Answer :
Sure, let's break down the conversions step-by-step:
1. Ryan's Sprint Conversion:
- Ryan sprinted 181 feet.
- We know that 1 yard equals 3 feet.
- To find out how many yards Ryan sprinted, divide the number of feet by the number of feet in a yard:
[tex]\[
\text{yards} = \frac{181 \text{ feet}}{3 \text{ feet per yard}} = 60.33 \text{ yards}
\][/tex]
- Rounded to the nearest hundredth, Ryan sprinted 60.33 yards.
2. Lara's Truck Weight Conversion:
- Lara's truck weighs 8737 pounds.
- Since 1 ton is equal to 2000 pounds, we convert the truck's weight to tons by dividing the number of pounds by the number of pounds in a ton:
[tex]\[
\text{tons} = \frac{8737 \text{ pounds}}{2000 \text{ pounds per ton}} = 4.37 \text{ tons}
\][/tex]
- Rounding to the nearest hundredth, the truck weighs 4.37 tons.

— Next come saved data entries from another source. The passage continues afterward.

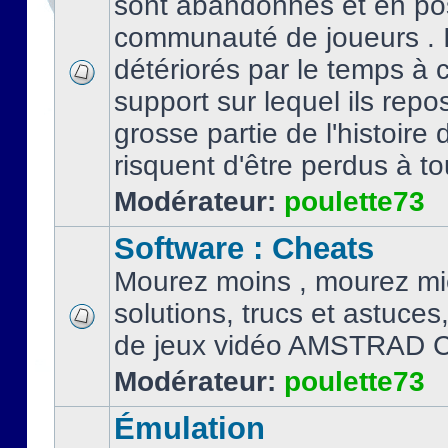
sont abandonnés et en po
communauté de joueurs . I
détériorés par le temps à
support sur lequel ils repo
grosse partie de l'histoire 
risquent d'être perdus à tou
Modérateur:
poulette73
Software : Cheats
Mourez moins , mourez mi
solutions, trucs et astuce
de jeux vidéo AMSTRAD 
Modérateur:
poulette73
Émulation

3. Julia's Sugar Conversion:
- Julia needs 1.75 cups of sugar.
- Knowing that 1 cup equals 8 fluid ounces, we can convert the cups into ounces by multiplying the number of cups by the number of ounces in a cup:
[tex]\[
\text{ounces} = 1.75 \text{ cups} \times 8 \text{ ounces per cup} = 14.0 \text{ ounces}
\][/tex]
- As a result, Julia needs 14.0 ounces of sugar.
These conversions show how we can change measurements from one unit to another using simple division and multiplication, while also ensuring precision by rounding to the nearest hundredth where necessary.
1. Ryan's Sprint Conversion:
- Ryan sprinted 181 feet.
- We know that 1 yard equals 3 feet.
- To find out how many yards Ryan sprinted, divide the number of feet by the number of feet in a yard:
[tex]\[
\text{yards} = \frac{181 \text{ feet}}{3 \text{ feet per yard}} = 60.33 \text{ yards}
\][/tex]
- Rounded to the nearest hundredth, Ryan sprinted 60.33 yards.
2. Lara's Truck Weight Conversion:
- Lara's truck weighs 8737 pounds.
- Since 1 ton is equal to 2000 pounds, we convert the truck's weight to tons by dividing the number of pounds by the number of pounds in a ton:
[tex]\[
\text{tons} = \frac{8737 \text{ pounds}}{2000 \text{ pounds per ton}} = 4.37 \text{ tons}
\][/tex]
- Rounding to the nearest hundredth, the truck weighs 4.37 tons.
3. Julia's Sugar Conversion:
- Julia needs 1.75 cups of sugar.
- Knowing that 1 cup equals 8 fluid ounces, we can convert the cups into ounces by multiplying the number of cups by the number of ounces in a cup:
[tex]\[
\text{ounces} = 1.75 \text{ cups} \times 8 \text{ ounces per cup} = 14.0 \text{ ounces}
\][/tex]
- As a result, Julia needs 14.0 ounces of sugar.
These conversions show how we can change measurements from one unit to another using simple division and multiplication, while also ensuring precision by rounding to the nearest hundredth where necessary.